Hélen la regarde d’un air de doute.

« En vérité, Hélen, vous devriez me croire, les personnes qui vous ont vus ensemble ne sauraient douter de son attachement pour vous ; du moins Mlle Bingley ne le peut, elle n’est point si novice. Si M. Darcy lui eût rendu le quart des soins qu’a eus pour vous M. Bingley, elle aurait commandé sa robe de noces ; mais voici le fait : nous ne sommes pour eux ni assez riches, ni d’assez grands personnages, et elle désire d’autant plus obtenir Mlle Darcy pour son frère, qu’elle espère que cette première union entre les deux familles en pourra produire une seconde. Ce plan, je l’avoue, est assez ingénieux ; peut-être réussirait-elle si Mlle de Brough ne lui barrait le chemin ; mais, ma chère Hélen, pouvez-vous sérieusement penser que, parce que Mlle Bingley vous dit son frère assidu près de Mlle Darcy, il soit moins sensible à votre mérite qu’il ne l’était mardi dernier, lorsqu’il prit congé de vous, ou qu’elle lui puisse persuader que c’est de miss Darcy qu’il est amoureux, et non de vous.

— Si nous avions sur Mlle Bingley la même opinion, dit Hélen, votre manière de me représenter ceci calmerait mon inquiétude, mais vos soupçons sont injustes : Caroline n’est pas capable de tromper volontairement qui que ce soit ; et tout ce que je puis espérer en ce moment, c’est qu’elle s’abuse.

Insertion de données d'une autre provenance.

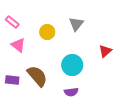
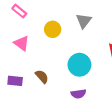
pink rectangle: (12, 22) -> (19, 11), moved
brown semicircle: (37, 76) -> (42, 77), size x0.6

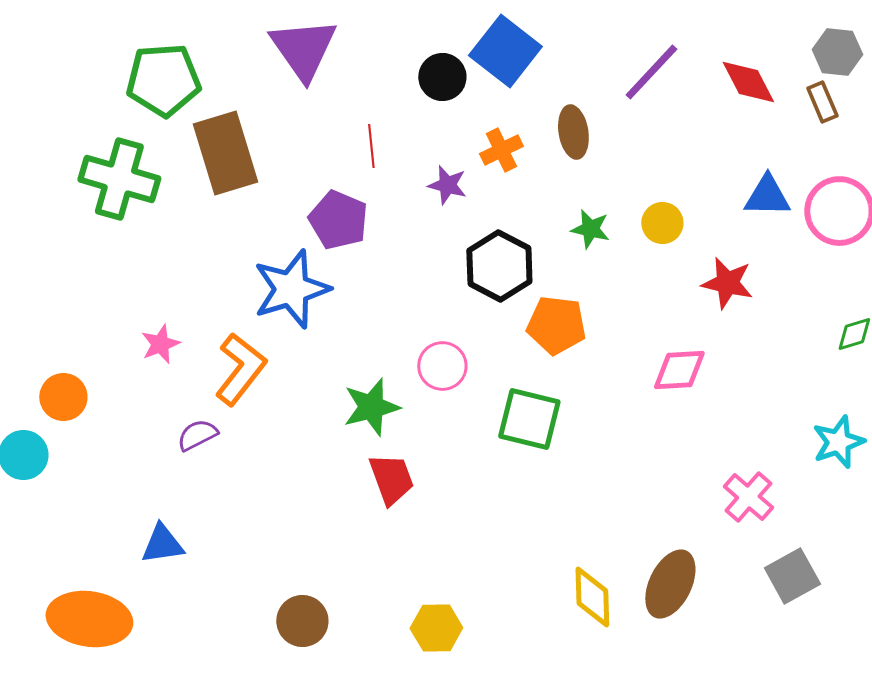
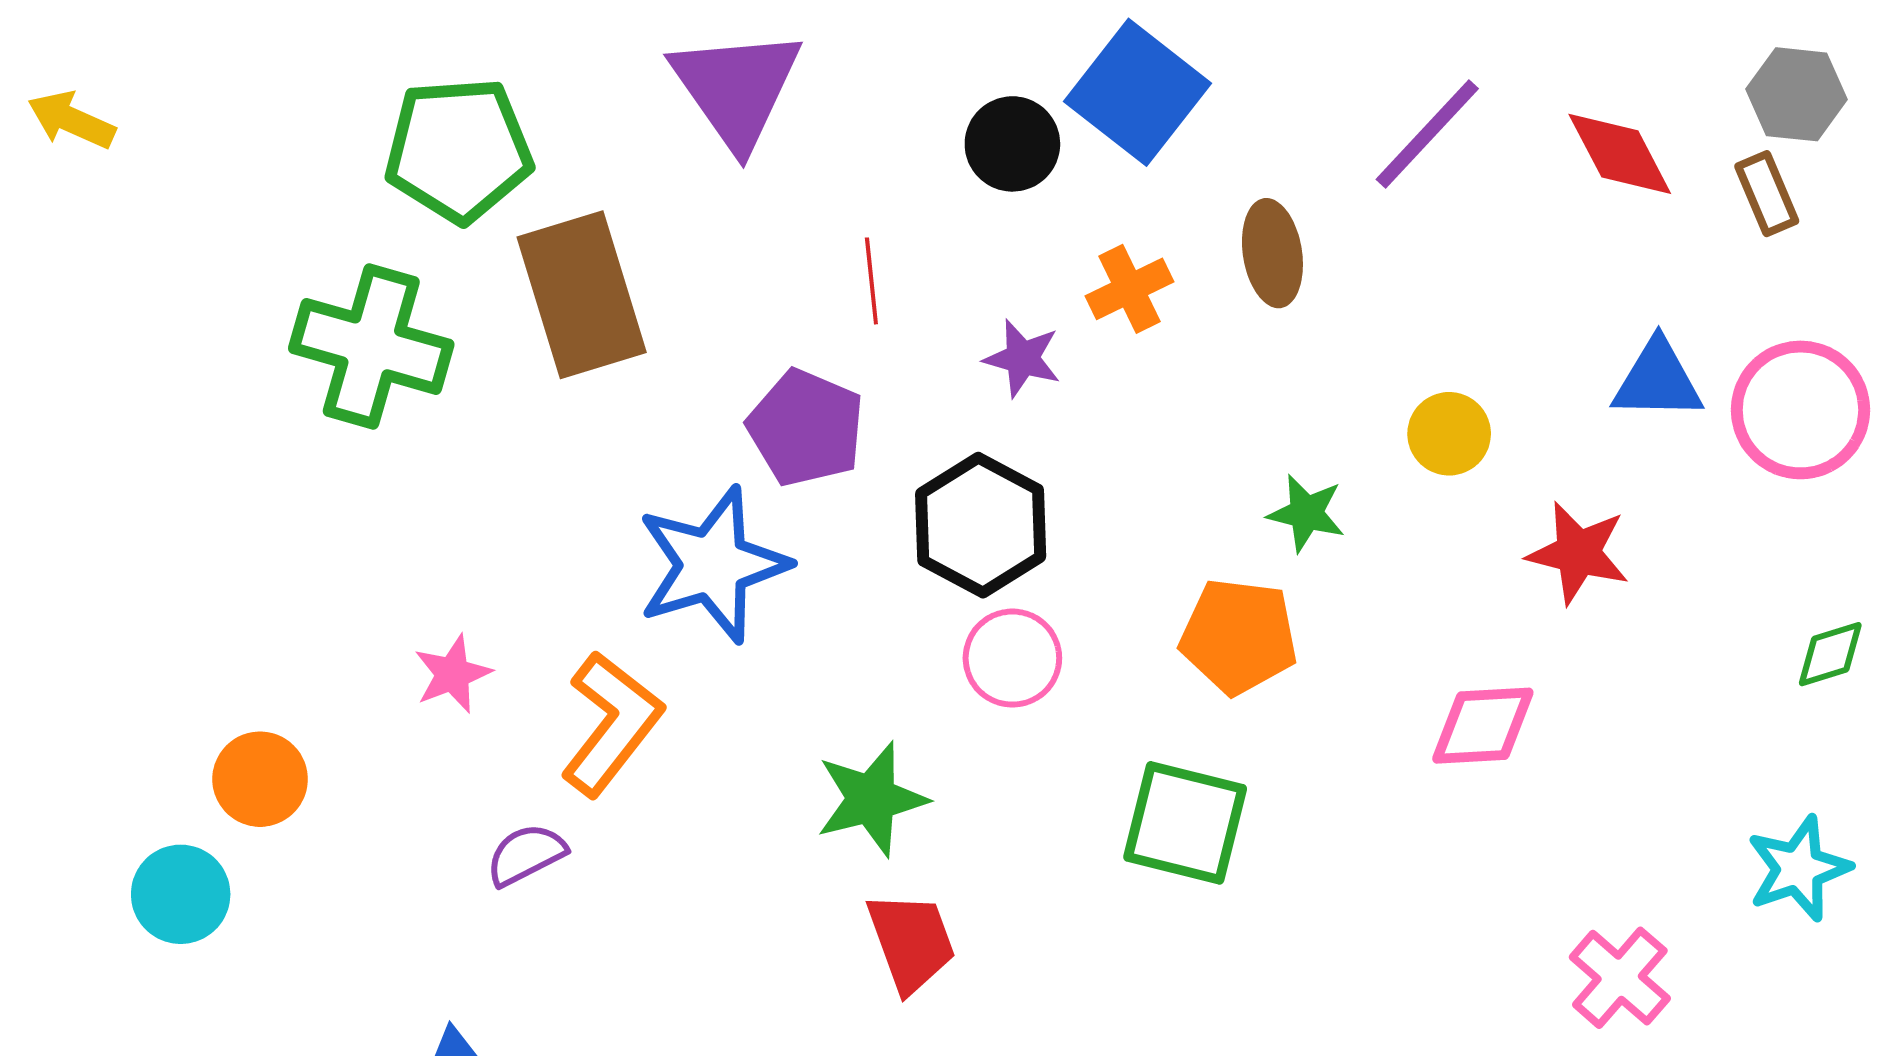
green star: (590, 229) -> (1306, 513), moved
black hexagon: (499, 266) -> (981, 525), moved
pink circle: (442, 366) -> (1012, 658), moved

— À merveille ! vous ne sauriez avoir une idée plus heureuse ; puisque la mienne ne vous peut consoler, croyez pour votre repos qu’elle s’abuse : vous voilà quitte envers elle, et il ne faut plus vous affliger.

— Mais, ma chère Lizzy, supposons que tout aille selon nos désirs, puis-je vraiment être heureuse en épousant un homme contre le gré de ses sœurs et de ses amis ?

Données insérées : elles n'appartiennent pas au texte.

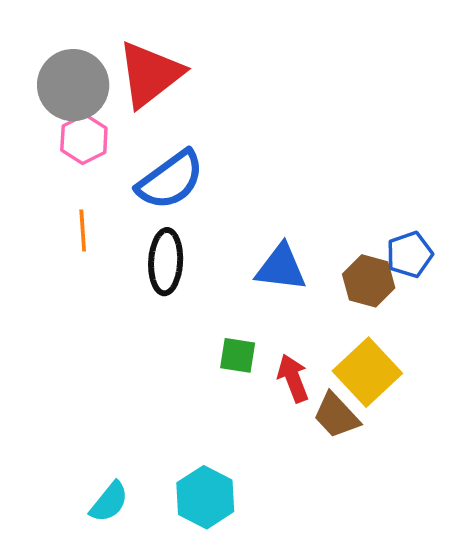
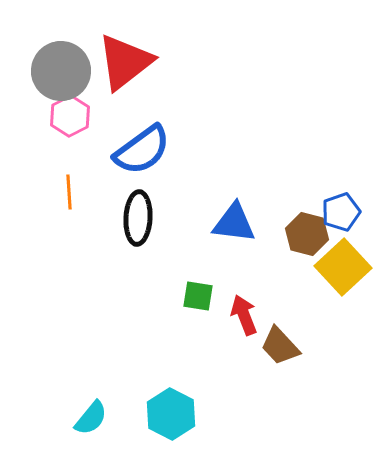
yellow square: (367, 372) -> (343, 267), moved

— À vous seule appartient de fixer ce point, dit Élisabeth ; et si, après de mûres réflexions, vous pensez que le chagrin de désobliger ses sœurs ne soit pas compensé pour vous, par le bonheur d’être sa femme, je vous conseille sans contredit de le refuser. »

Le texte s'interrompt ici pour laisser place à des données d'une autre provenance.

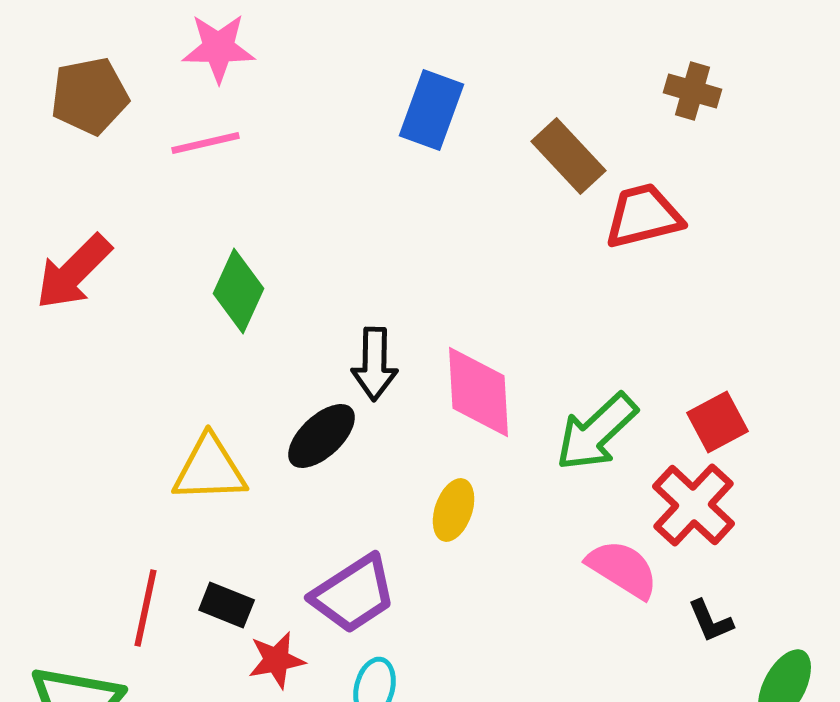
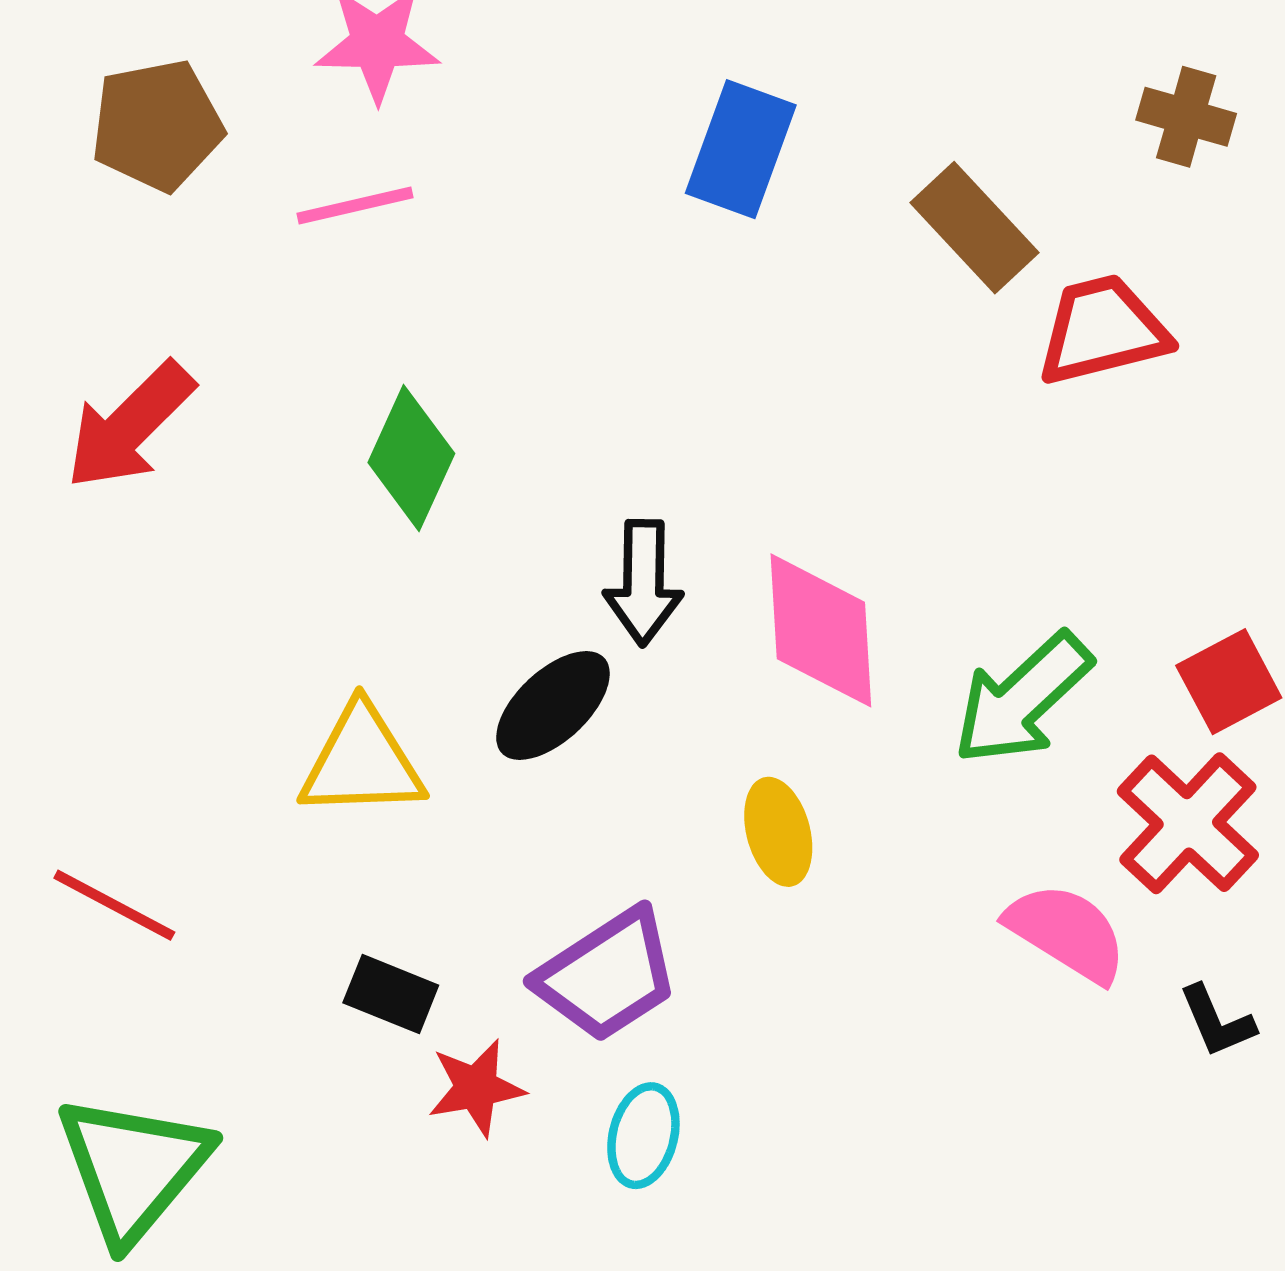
yellow ellipse: (454, 510) -> (778, 832), turned -34
red line: (146, 608) -> (114, 905), moved, turned -74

Un faible sourire parut sur les lèvres d’Hélen et elle répondit :

« Pourquoi me parler ainsi, vous devez savoir que, quelque pénible que soit pour moi l’idée de les affliger, je ne pourrais hésiter.

— Je n’ai pas cru que vous le voulussiez et, les choses étant ainsi, je ne vois pas que vous soyez fort à plaindre.

— Mais, s’il ne revenait point cet hiver, je n’aurais point de choix à faire, tant de choses se passent en six mois ! »

L’idée qu’il ne revînt plus, parut à Élisabeth tout à fait déraisonnable ; le moyen de croire qu’un jeune homme aussi indépendant que Bingley pût se laisser conduire par les vues intéressées d’une sœur ! Et elle pensa que Caroline n’avait parlé que d’après ses propres espérances.

Elle exprima à Hélen ses sentiments à ce sujet, et eut la joie de les lui voir partager. Hélen se laissa persuader que Bingley reviendrait à Netherfield répondre aux désirs de son cœur ; mais parfois, cette défiance si naturelle à qui aime bien, venait encore détruire cette douce espérance.

Il fut décidé qu’elles ne parleraient à leur mère que du départ de la famille, sans faire mention de ce qui avait rapport à Bingley. Cette nouvelle contraria fort Mme Bennet : « N’était-il pas malheureux que ces dames s’en allassent au moment où elles avaient tant de plaisir à se voir ? » Elle se consola cependant par l’idée que Bingley serait bientôt de retour, et que bientôt aussi il lui viendrait demander à dîner, et finit pas donner l’intéressante assurance que, encore qu’elle ne l’eût invité qu’à un simple dîner de famille, elle prendrait ses mesures pour le lui donner à deux services.